§ Instructions to follow
Provide a verbatim copy of all the records below, leaving the images out.

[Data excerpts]
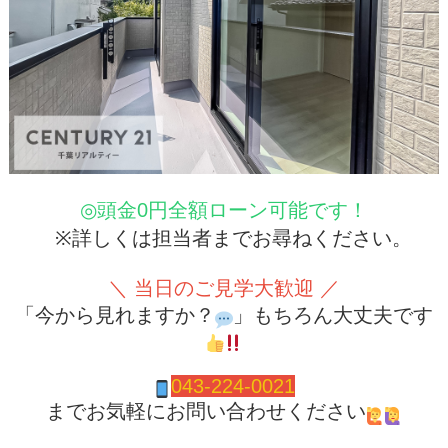
◎頭金0円全額ローン可能です！
※詳しくは担当者までお尋ねください。
＼ 当日のご見学大歓迎 ／
「今から見れますか？
」もちろん大丈夫です
043-224-0021
までお気軽にお問い合わせください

§ Reply
◎頭金0円全額ローン可能です！
※詳しくは担当者までお尋ねください。
＼ 当日のご見学大歓迎 ／
「今から見れますか？
」もちろん大丈夫です
043-224-0021
までお気軽にお問い合わせください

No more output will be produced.